When solving for user-level attribution, 97% of the data collected are not clicks, not TV spots, they’re programmatic display views.
Add clicks, impressions, tv spots, etc together…create a pie chart, and you’ll see 97% plus or minus a few points are display views.
Viewability for viewability’s sake is good. But connecting user-level viewability to outcomes is really the key.
White washing viewability at an aggregate level versus a user-level: will keep you stuck in the old days.
Connecting bolt-on user-level viewability to attribution is nearly impossible. Many have tried.
But user-level attribution with built-in viewability is seamless, frictionless, and automatic to attribution.

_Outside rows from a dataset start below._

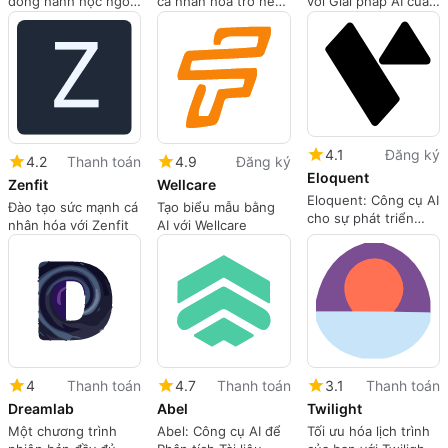
đồng hành học ngôn
cá nhân hóa trở nên
với Giải pháp AI của
ngữ AI của bạn
dễ dàng
Voam
4.1
Đăng ký
4.2
Thanh toán
4.9
Đăng ký
Eloquent
Zenfit
Wellcare
Eloquent: Công cụ AI
Đào tạo sức mạnh cá
Tạo biểu mẫu bằng
cho sự phát triển
nhân hóa với Zenfit
AI với Wellcare
LinkedIn
4
Thanh toán
4.7
Thanh toán
3.1
Thanh toán
Dreamlab
Abel
Twilight
Một chương trình
Abel: Công cụ AI để
Tối ưu hóa lịch trình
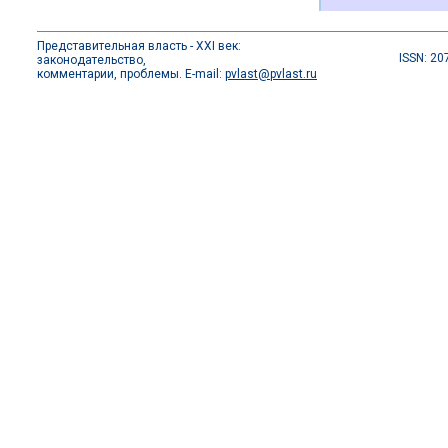
Представительная власть - XXI век:
ISSN: 20
законодательство,
комментарии, проблемы. E-mail:
pvlast@pvlast.ru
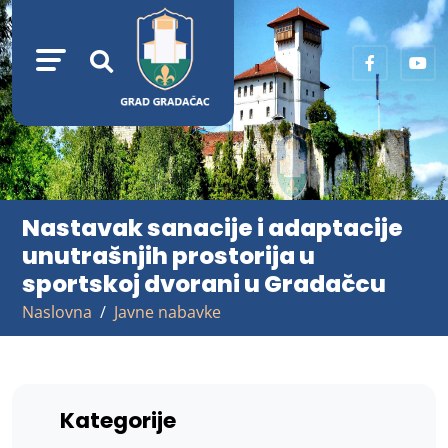
Nastavak sanacije i adaptacije
unutrašnjih prostorija u
sportskoj dvorani u Gradačcu
Naslovna
Javne nabavke
Kategorije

Meaning, any display ad that isn’t viewable does not even enter the attribution credit equation.
Because attribution is like a balloon: if the falsehood of viewability or the lie of fraud takes up space in the balloon…it robs credit from the actual tactics creating and accelerating demand.
If you allow fraud and viewability to stay in the balloon of attribution, it’s like a massive tumor taking up space.
Viewability is complicated. C3 has been performing viewability since 2009, and this is perhaps the best explanation of viewability unpacked.
P&G’s Marc Pritchard said that 75 cents of every dollar P&G spent in digital media never reached the consumer. His math is pretty close.
Here’s why 49% of user-level attribution is solved with built-in viewability:
97% of all campaign data = programmatic display impressions
51% of those programmatic display views are not viewable (source: C3 Metrics).
Here’s The Math
(97% x 51%) = 49%
49% of your campaign data is wrong before you even begin.
If you have viewability built-in to user-level attribution, 66% of attribution is solved.
Want data-driven ROI?
Built-in viewability is a huge piece of the pie.